PROVIDED DATA Start Marker

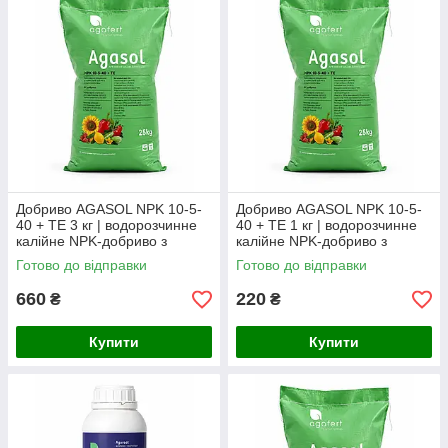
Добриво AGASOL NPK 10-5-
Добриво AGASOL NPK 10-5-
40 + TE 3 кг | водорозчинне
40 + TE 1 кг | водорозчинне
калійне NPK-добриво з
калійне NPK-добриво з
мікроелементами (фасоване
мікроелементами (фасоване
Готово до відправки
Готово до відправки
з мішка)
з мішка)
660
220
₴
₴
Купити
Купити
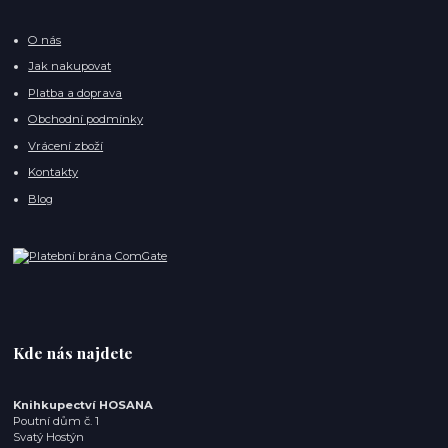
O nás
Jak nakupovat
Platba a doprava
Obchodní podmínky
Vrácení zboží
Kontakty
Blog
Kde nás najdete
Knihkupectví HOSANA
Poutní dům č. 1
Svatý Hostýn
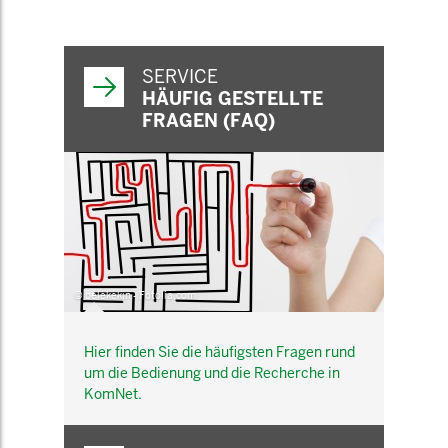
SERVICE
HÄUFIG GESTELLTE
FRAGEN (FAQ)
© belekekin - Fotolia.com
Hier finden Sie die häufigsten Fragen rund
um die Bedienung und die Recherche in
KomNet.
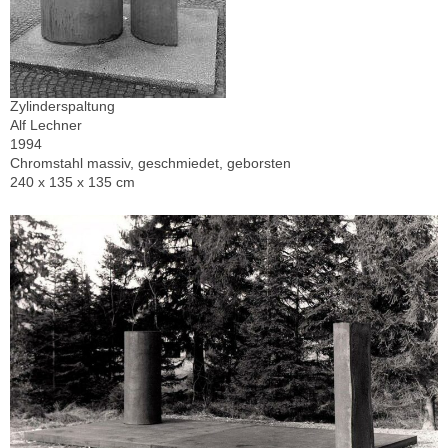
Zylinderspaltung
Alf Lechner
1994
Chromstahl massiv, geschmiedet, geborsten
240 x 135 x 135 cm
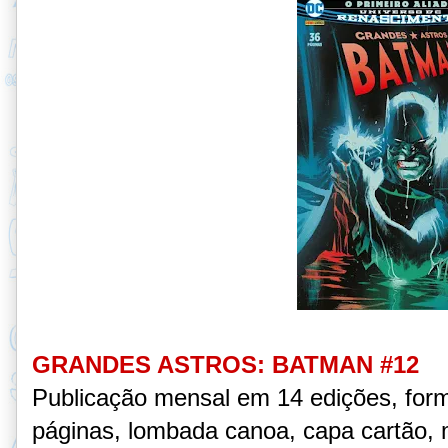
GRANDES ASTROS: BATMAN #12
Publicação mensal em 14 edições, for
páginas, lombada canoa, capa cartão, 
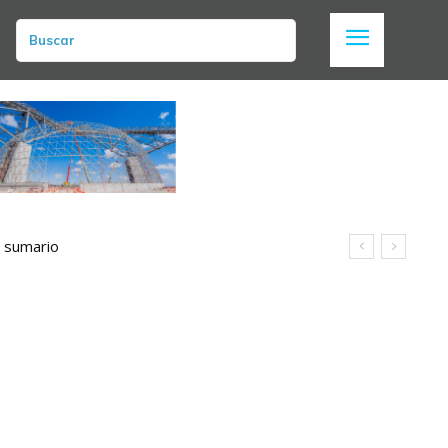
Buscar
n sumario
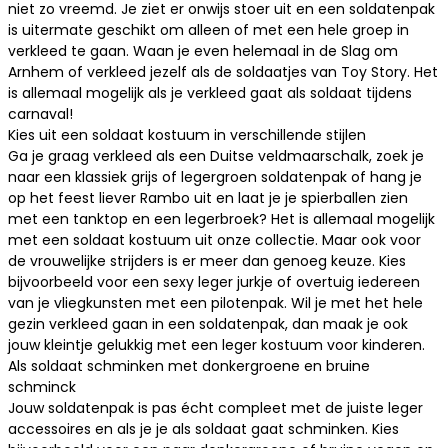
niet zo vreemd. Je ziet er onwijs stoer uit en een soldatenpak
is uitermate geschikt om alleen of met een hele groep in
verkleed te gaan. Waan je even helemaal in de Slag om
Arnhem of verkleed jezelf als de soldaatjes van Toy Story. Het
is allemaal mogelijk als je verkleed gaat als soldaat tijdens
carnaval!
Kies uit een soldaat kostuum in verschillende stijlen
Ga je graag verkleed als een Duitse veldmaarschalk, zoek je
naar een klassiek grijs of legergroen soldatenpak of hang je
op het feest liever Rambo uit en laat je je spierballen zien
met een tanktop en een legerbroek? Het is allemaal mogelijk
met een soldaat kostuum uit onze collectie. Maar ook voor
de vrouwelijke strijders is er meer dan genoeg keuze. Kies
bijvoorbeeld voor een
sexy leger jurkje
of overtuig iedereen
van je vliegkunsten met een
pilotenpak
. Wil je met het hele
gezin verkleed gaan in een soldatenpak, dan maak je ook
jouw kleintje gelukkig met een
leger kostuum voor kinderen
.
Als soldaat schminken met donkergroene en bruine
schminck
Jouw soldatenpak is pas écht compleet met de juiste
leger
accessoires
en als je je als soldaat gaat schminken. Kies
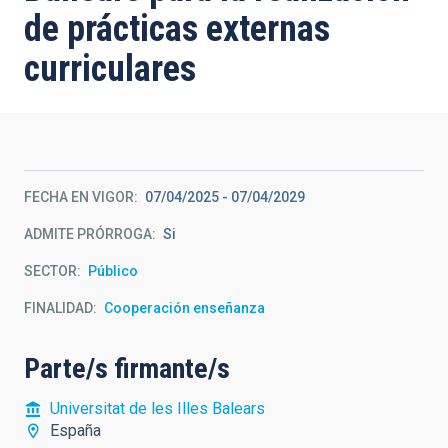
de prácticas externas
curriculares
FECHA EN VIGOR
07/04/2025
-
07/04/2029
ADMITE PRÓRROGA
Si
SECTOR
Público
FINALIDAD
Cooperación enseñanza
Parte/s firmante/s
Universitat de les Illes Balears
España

PROVIDED DATA End Marker

▸ TASK:
All records above need to be returned exactly. Omit the pictures.

▸ SOLUTION:
Добриво AGASOL NPK 10-5-
Добриво AGASOL NPK 10-5-
40 + TE 3 кг | водорозчинне
40 + TE 1 кг | водорозчинне
калійне NPK-добриво з
калійне NPK-добриво з
мікроелементами (фасоване
мікроелементами (фасоване
Готово до відправки
Готово до відправки
з мішка)
з мішка)
660
220
₴
₴
Купити
Купити
O nás
Jak nakupovat
Platba a doprava
Obchodní podmínky
Vrácení zboží
Kontakty
Blog
Kde nás najdete
Knihkupectví HOSANA
Poutní dům č. 1
Svatý Hostýn
SERVICE
HÄUFIG GESTELLTE
FRAGEN (FAQ)
© belekekin - Fotolia.com
Hier finden Sie die häufigsten Fragen rund
um die Bedienung und die Recherche in
KomNet.
Zylinderspaltung
Alf Lechner
1994
Chromstahl massiv, geschmiedet, geborsten
240 x 135 x 135 cm
GRANDES ASTROS: BATMAN #12
Publicação mensal em 14 edições, for
páginas, lombada canoa, capa cartão, 
Buscar
n sumario
niet zo vreemd. Je ziet er onwijs stoer uit en een soldatenpak
is uitermate geschikt om alleen of met een hele groep in
verkleed te gaan. Waan je even helemaal in de Slag om
Arnhem of verkleed jezelf als de soldaatjes van Toy Story. Het
is allemaal mogelijk als je verkleed gaat als soldaat tijdens
carnaval!
Kies uit een soldaat kostuum in verschillende stijlen
Ga je graag verkleed als een Duitse veldmaarschalk, zoek je
naar een klassiek grijs of legergroen soldatenpak of hang je
op het feest liever Rambo uit en laat je je spierballen zien
met een tanktop en een legerbroek? Het is allemaal mogelijk
met een soldaat kostuum uit onze collectie. Maar ook voor
de vrouwelijke strijders is er meer dan genoeg keuze. Kies
bijvoorbeeld voor een
sexy leger jurkje
of overtuig iedereen
van je vliegkunsten met een
pilotenpak
. Wil je met het hele
gezin verkleed gaan in een soldatenpak, dan maak je ook
jouw kleintje gelukkig met een
leger kostuum voor kinderen
.
Als soldaat schminken met donkergroene en bruine
schminck
Jouw soldatenpak is pas écht compleet met de juiste
leger
accessoires
en als je je als soldaat gaat schminken. Kies
de prácticas externas
curriculares
FECHA EN VIGOR
07/04/2025
-
07/04/2029
ADMITE PRÓRROGA
Si
SECTOR
Público
FINALIDAD
Cooperación enseñanza
Parte/s firmante/s
Universitat de les Illes Balears
España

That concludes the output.